Records contained in a dataset:
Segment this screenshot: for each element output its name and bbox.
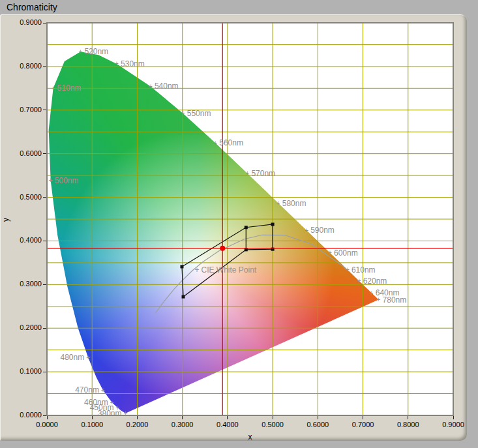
y-axis-tick-label: 0.3000 [5,280,42,288]
wavelength-label: 600nm [334,248,358,258]
y-axis-tick [43,153,46,154]
y-axis-tick-label: 0.6000 [5,149,42,157]
wavelength-marker: + [124,410,128,415]
wavelength-label: 780nm [383,295,407,305]
y-axis-tick [43,197,46,198]
wavelength-marker: + [245,170,249,177]
wavelength-label: 620nm [363,276,387,286]
x-axis-tick-label: 0.1000 [72,421,112,428]
wavelength-marker: + [101,387,105,394]
wavelength-label: 540nm [155,82,179,91]
x-axis-tick [273,416,273,419]
y-axis-tick [43,23,46,23]
title-bar: Chromaticity [0,0,478,14]
wavelength-marker: + [328,249,332,256]
window-title: Chromaticity [7,2,57,12]
x-axis-tick [182,416,183,419]
wavelength-label: 510nm [57,83,82,93]
x-axis-tick-label: 0.8000 [389,421,428,428]
x-axis-tick [92,416,93,419]
wavelength-label: 520nm [84,47,108,56]
wavelength-marker: + [276,200,280,207]
wavelength-label: 470nm [75,385,99,395]
x-axis-tick [137,416,138,419]
x-axis-tick [408,416,408,419]
x-axis-tick-label: 0.7000 [344,421,383,428]
plot-area[interactable]: +CIE White Point+520nm+530nm+510nm+540nm… [47,23,453,415]
x-axis-tick-label: 0.2000 [117,421,157,428]
wavelength-label: 550nm [187,109,211,118]
wavelength-marker: + [52,85,55,92]
x-axis-tick-label: 0.5000 [253,421,292,428]
wavelength-marker: + [78,48,82,55]
y-axis-tick [43,328,46,329]
x-axis-tick-label: 0.6000 [298,421,337,428]
wavelength-marker: + [49,177,53,184]
x-axis-tick-label: 0.0000 [27,421,67,428]
wavelength-marker: + [213,140,217,147]
wavelength-marker: + [346,266,350,273]
wavelength-label: 500nm [55,176,79,185]
wavelength-label: 610nm [351,265,376,275]
wavelength-marker: + [357,277,361,284]
y-axis-tick-label: 0.9000 [5,18,42,26]
x-axis-tick [363,416,363,419]
x-axis-tick [453,416,454,419]
y-axis-tick-label: 0.1000 [5,367,42,375]
target-region-vertex-marker [245,226,248,229]
y-axis-tick [43,372,46,372]
wavelength-label: 380nm [98,409,122,415]
y-axis-tick-label: 0.8000 [5,62,42,70]
y-axis-tick [43,284,46,285]
wavelength-label: 560nm [219,138,243,147]
wavelength-marker: + [149,83,153,90]
y-axis-tick-label: 0.7000 [5,106,42,113]
x-axis-tick [47,416,48,419]
target-region-vertex-marker [180,265,183,268]
x-axis-tick-label: 0.9000 [434,421,473,428]
wavelength-label: 590nm [310,226,335,235]
wavelength-label: 530nm [121,59,145,68]
measurement-point[interactable] [220,246,225,251]
white-point-label: CIE White Point [202,265,257,275]
white-point-marker: + [195,265,200,275]
target-region-vertex-marker [182,295,185,299]
wavelength-marker: + [305,227,308,234]
wavelength-marker: + [181,110,185,117]
plot-overlay: +CIE White Point+520nm+530nm+510nm+540nm… [47,23,453,415]
wavelength-marker: + [115,60,119,67]
wavelength-marker: + [86,354,90,361]
wavelength-label: 570nm [251,169,275,178]
y-axis-tick [43,415,46,416]
wavelength-label: 580nm [282,199,306,208]
application-window: { "window": { "title": "Chromaticity", "… [0,0,478,448]
x-axis-tick [318,416,318,419]
y-axis-tick-label: 0.0000 [5,411,42,419]
x-axis-tick-label: 0.3000 [163,421,202,428]
y-axis-tick [43,241,46,241]
y-axis-tick [43,110,46,110]
chart-panel: +CIE White Point+520nm+530nm+510nm+540nm… [0,14,467,441]
y-axis-tick-label: 0.2000 [5,323,42,331]
x-axis-title: x [47,432,453,441]
x-axis-tick-label: 0.4000 [208,421,247,428]
y-axis-tick [43,66,46,67]
target-region-vertex-marker [271,223,275,226]
y-axis-title: y [1,218,10,222]
wavelength-marker: + [370,290,374,297]
y-axis-tick-label: 0.5000 [5,193,42,201]
wavelength-marker: + [377,296,381,303]
y-axis-tick-label: 0.4000 [5,236,42,244]
wavelength-label: 480nm [60,353,84,362]
x-axis-tick [227,416,228,419]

Assignment – Copy out the lines above with "title" in them.

Task result –
title-bar: Chromaticity [0,0,478,14]
window-title: Chromaticity [7,2,57,12]
application-window: { "window": { "title": "Chromaticity", "… [0,0,478,448]
x-axis-title: x [47,432,453,441]
y-axis-title: y [1,218,10,222]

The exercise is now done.